* **DATA PROVIDED**
++++++++++
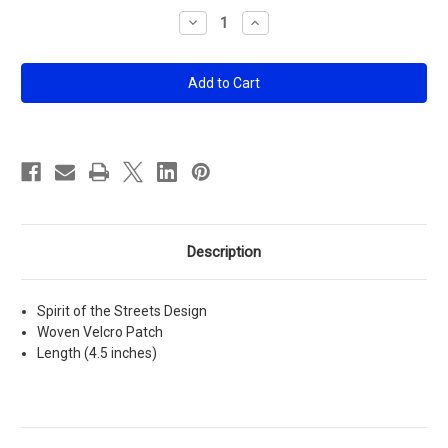
Stock:
Decrease
Increase
Quantity
Quantity
of
of
SOTS
SOTS
Patch
Patch
Description
Spirit of the Streets Design
Woven Velcro Patch
Length (4.5 inches)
++++++++++
* **BRIEF**
Copy exactly the lines that run from the one with "Spirit of the Streets Design" to the last line of the material, including both.

* **WRITTEN REPLY**
Spirit of the Streets Design
Woven Velcro Patch
Length (4.5 inches)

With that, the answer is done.